Calculate $\lim_{n\to{+}\infty}{(\sqrt{n^{2}+n}-n)}$
We have:
$$\sqrt{n^{2}+n}-n=\frac{(\sqrt{n^{2}+n}-n)(\sqrt{n^{2}+n}+n)}{\sqrt{n^{2}+n}+n}=\frac{n}{\sqrt{n^{2}+n}+n}$$ Therefore:
$$\sqrt{n^{2}+n}-n=\frac{1}{\sqrt{1+\frac{1}{n}}+1}$$
And since: $\lim\limits_{n\to +\infty}\frac{1}{n}=0$
It follows that:
$$\boxed{\,\,\lim\limits_{n\to +\infty}(\sqrt{n^{2}+n}-n)=\dfrac{1}{2}\,\,}$$
Guide: Rationalize,
$$\left(\sqrt{n^2+n}-\sqrt{n^2}\right)\cdot \frac{\sqrt{n^2+n}+\sqrt{n^2}}{\sqrt{n^2+n}+\sqrt{n^2}}=\frac{n}{\sqrt{n^2+n}+\sqrt{n^2}}$$
Now divide numerator and denominator by $n$. Remember $\frac{1}{n}\sqrt{\square}=\sqrt{\frac{1}{n^2}\square}$.
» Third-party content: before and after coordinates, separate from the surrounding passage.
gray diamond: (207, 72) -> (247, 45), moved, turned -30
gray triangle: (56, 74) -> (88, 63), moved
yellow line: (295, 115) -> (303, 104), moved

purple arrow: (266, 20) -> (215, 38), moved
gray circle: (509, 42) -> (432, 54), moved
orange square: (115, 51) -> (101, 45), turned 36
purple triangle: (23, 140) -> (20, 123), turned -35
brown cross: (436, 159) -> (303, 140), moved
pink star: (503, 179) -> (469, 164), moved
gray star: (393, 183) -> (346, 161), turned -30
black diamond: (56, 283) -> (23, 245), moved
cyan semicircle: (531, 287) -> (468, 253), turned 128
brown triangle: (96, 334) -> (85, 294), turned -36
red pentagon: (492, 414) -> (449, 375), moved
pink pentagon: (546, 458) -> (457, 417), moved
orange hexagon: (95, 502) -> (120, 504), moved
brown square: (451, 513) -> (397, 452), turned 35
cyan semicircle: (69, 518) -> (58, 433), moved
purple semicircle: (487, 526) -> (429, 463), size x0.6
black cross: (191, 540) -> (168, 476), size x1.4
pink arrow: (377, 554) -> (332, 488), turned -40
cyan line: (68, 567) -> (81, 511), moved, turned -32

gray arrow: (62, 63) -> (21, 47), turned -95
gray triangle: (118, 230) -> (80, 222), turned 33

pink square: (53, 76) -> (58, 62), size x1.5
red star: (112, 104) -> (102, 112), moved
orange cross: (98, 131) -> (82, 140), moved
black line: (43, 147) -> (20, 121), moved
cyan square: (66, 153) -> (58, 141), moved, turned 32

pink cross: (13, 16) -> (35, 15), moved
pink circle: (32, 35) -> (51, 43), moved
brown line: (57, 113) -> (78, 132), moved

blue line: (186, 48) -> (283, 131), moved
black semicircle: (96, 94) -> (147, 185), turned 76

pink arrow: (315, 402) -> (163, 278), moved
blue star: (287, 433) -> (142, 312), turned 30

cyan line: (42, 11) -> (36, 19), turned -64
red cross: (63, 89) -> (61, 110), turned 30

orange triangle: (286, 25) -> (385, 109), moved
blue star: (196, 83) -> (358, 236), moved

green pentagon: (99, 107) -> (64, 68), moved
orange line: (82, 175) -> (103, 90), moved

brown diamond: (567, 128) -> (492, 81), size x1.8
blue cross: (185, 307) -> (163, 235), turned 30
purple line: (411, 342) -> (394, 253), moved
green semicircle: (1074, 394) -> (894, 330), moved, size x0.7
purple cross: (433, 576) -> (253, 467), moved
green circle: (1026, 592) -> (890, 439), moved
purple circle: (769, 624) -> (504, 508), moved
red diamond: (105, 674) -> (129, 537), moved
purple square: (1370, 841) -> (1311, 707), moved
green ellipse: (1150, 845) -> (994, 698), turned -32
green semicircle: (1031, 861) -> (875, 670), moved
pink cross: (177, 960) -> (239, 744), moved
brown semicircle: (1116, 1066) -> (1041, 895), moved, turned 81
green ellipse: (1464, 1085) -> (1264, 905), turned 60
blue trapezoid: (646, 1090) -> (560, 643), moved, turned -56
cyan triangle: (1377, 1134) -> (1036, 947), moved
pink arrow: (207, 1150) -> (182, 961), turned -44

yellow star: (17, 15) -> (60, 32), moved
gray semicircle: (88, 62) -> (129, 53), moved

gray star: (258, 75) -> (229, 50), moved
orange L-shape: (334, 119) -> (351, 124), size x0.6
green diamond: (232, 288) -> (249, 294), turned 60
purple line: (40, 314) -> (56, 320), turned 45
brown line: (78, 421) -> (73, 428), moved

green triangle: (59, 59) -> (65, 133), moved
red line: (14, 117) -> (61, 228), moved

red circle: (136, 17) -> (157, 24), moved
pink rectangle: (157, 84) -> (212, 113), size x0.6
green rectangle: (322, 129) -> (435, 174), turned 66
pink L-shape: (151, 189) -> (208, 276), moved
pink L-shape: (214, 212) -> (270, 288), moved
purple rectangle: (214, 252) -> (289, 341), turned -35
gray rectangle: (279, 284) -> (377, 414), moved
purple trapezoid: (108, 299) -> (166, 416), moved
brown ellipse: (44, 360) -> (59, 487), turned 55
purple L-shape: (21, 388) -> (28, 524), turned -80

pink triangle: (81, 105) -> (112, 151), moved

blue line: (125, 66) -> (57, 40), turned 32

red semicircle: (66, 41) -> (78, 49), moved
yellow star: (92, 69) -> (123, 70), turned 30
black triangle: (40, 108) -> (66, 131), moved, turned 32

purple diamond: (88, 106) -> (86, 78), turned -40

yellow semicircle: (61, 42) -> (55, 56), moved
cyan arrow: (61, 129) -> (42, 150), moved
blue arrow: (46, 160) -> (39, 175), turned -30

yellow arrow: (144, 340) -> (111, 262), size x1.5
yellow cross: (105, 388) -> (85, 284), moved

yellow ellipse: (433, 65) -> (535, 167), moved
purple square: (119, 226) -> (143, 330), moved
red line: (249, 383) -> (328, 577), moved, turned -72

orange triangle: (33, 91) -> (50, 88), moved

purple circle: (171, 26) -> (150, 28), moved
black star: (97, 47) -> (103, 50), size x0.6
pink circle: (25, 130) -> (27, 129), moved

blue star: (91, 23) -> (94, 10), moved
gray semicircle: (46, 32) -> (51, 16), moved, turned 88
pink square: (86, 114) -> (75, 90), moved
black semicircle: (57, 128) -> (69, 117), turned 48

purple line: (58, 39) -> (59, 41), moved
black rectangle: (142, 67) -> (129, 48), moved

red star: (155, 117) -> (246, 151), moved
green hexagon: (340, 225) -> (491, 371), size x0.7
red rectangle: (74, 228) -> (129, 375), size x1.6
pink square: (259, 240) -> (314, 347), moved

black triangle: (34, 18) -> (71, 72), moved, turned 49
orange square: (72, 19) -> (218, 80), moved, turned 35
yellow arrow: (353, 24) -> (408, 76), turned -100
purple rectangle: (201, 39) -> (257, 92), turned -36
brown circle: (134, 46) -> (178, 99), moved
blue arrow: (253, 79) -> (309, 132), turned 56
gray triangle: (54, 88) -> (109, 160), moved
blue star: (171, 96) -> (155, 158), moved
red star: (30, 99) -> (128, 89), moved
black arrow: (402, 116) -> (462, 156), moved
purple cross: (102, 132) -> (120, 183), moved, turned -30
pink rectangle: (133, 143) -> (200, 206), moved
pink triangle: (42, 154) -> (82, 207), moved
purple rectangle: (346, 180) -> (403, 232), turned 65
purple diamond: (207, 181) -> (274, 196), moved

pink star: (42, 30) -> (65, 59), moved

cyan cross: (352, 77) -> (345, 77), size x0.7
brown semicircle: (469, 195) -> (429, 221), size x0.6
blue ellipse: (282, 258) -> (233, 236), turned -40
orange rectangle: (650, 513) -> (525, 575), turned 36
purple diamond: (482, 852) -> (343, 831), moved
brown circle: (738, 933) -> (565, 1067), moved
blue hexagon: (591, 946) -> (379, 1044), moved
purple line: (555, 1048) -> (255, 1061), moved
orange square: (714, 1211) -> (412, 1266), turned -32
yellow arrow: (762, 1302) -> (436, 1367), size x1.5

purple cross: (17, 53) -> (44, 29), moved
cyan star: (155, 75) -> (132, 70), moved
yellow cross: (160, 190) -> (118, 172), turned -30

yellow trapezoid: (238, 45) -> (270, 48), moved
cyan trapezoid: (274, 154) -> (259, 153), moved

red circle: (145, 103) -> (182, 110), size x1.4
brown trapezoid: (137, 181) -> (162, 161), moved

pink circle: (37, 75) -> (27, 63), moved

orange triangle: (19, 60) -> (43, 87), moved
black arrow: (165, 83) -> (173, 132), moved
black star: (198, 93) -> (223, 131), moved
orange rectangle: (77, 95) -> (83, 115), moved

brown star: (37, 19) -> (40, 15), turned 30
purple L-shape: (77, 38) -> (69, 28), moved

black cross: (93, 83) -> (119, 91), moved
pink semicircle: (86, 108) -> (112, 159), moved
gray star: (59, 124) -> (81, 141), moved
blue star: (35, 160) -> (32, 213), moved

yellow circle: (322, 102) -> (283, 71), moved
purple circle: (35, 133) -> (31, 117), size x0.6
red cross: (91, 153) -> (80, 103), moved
Here's an answer that is probably not within the intended scope but it's nice anyway...
Let $x=1/n$. Then $$ \lim_{n\to{+}\infty}{\sqrt{n^{2}+n}-n} = \lim_{x\to0}{\sqrt{\frac1{x^2}+\frac1x}-\frac1x} = \lim_{x\to0}{\sqrt{\frac{1+x}{x^2}}-\frac1x} = \lim_{x\to0}{\frac{\sqrt{1+x}}{x}-\frac1x}= \lim_{x\to0}{\frac{\sqrt{1+x}-1}{x-0}} = f'(0) = \frac12 $$ for $f(x)=\sqrt{1+x}$.
(There's a small technicality that actually $x\to0^+$ but let's overlook that.)